Before the 2020 crisis, Signet had already begun closing hundreds of locations. While many of those were in malls, some were stand-alone stores that weren’t performing as well as hoped. Now, things are even tougher as people put diamonds low on their list of must-haves.
H&M is another fast-fashion retailer that’s been struggling for the last two years. In 2018, H&M had weak fourth-quarter sales, and in 2019, that didn’t improve as investors were concerned about their return in investment.
Once the coronavirus hit, people didn’t need to rush out to buy new outfits to stay at home. March saw a 46% decrease in sales, according to Diginomica, and online sales aren’t counteracting the drop. The response will be closing stores or employee layoffs.
Mom & Pop Stores
Mom & pop shops aren’t exactly “big name,” but they make up a huge sector of the restaurant and retail sector. For this reason, we felt like we should include them. If COVID-19 has severely impacted anyone, it’s mom and pop stores. Considering they have very little opportunity to get bailouts (like larger businesses and industries), these businesses have a harder time when they’re forced to shut down.

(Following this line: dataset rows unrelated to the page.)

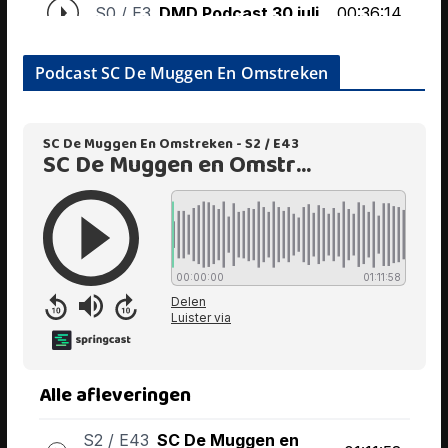
Podcast SC De Muggen En Omstreken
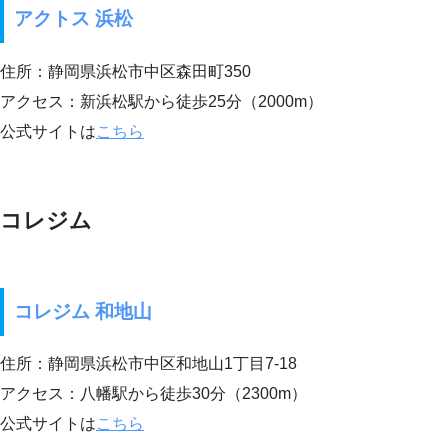
アクトス 浜松
住所：静岡県浜松市中区森田町350
アクセス：新浜松駅から徒歩25分（2000m）
公式サイトは
こちら
コレジム
コレジム 和地山
住所：静岡県浜松市中区和地山1丁目7-18
アクセス：八幡駅から徒歩30分（2300m）
公式サイトは
こちら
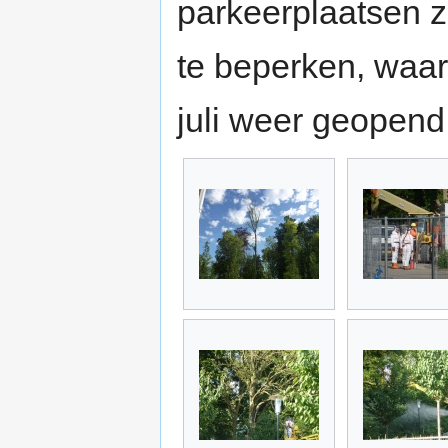
parkeerplaatsen z
te beperken, waars
juli weer geopend 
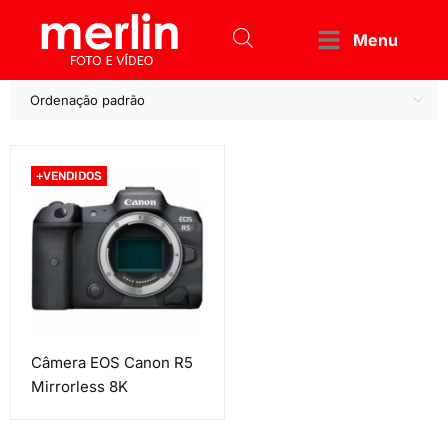
Menu
Ordenação padrão
+VENDIDOS
Câmera EOS Canon R5
Mirrorless 8K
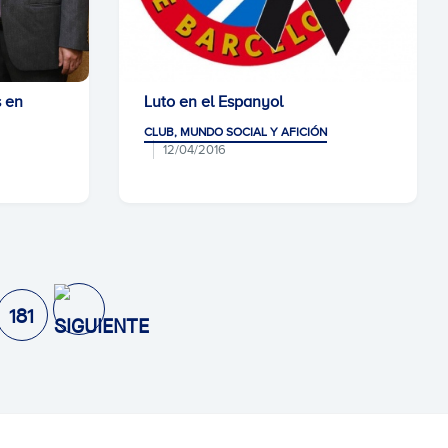
s en
Luto en el Espanyol
CLUB, MUNDO SOCIAL Y AFICIÓN
12/04/2016
181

Some were considered non-essential, while others had a hard time obtaining supplies needed to keep business flowing normally. It also forced many of these stores to go online, something they weren’t originally set-up to do. Others just closed for good.

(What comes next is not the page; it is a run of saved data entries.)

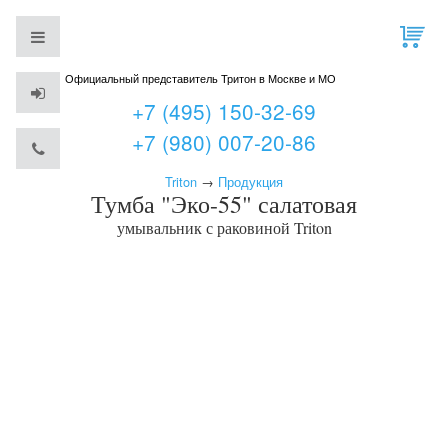
Официальный представитель Тритон в Москве и МО
+7 (495) 150-32-69
+7 (980) 007-20-86
Triton
→
Продукция
Тумба "Эко-55" салатовая
умывальник с раковиной
Triton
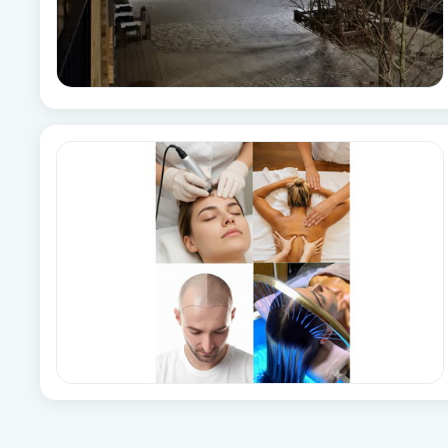
Babylights
Balayage
Bambumassage
Barber
Barnklippning
BIAB
Blowout
Bottenfärg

True Religion has been a bougie, high-class staple of some people’s (and celebrity’s) closet for years, but the brand has been struggling since coronavirus slammed the United States. In April 2020, the business applied for Chapter 11 bankruptcy stating that the pandemic had affected sales.
This wasn’t the first time they had filed, however. True Religion also filed in 2017, making this the second time in five years. The company’s financials are clearly a mess, making investors turn away. This could be the last we see of True Religion.
The first thing many states did was shut down hotels. That, coupled with flights being shut down, non-essential travel became non-existent. Hertz began to feel the hurt. Hertz wasn’t making any money, and so it was on the verge of bankruptcy.
According to USA Today, it had an estimated $17 billion in debt. Before it began proceedings, Hertz made an agreement to create a new strategy that would take the global pandemic into account. On top of that, it also laid off 10,000 people in April.
Lord & Taylor
Lord & Taylor may be going down the drain. According to a report from Reuters, Lord & Taylor has been moving toward bankruptcy amid the coronavirus pandemic. Even though restrictions are being lifted, the brand isn’t expected to survive the crisis – we’re talking liquidation here.
Lord & Taylor still has hope as it explores other options, like negotiating relief from creditors or attracting new investors. Le Tote only recently purchased the business, so we expected it to last longer. Closing stores could help, but it may also just buy time.
Sur La Table
Sur La Table may not be a household name for some, but for those in cooking, this name is everything. Sur La Table is a premium cookware company, and it’s had a significantly harder time staying afloat through COVID-19. The brand was forced to close stores and cancel cooking classes as part of the lockdowns.
Many are suspecting a bankruptcy filing soon, but the business is hoping to attract investors in one way or another. Considering that it only has about 125 stores, we’re not sure store closures will help much. Good luck, Sur La Table.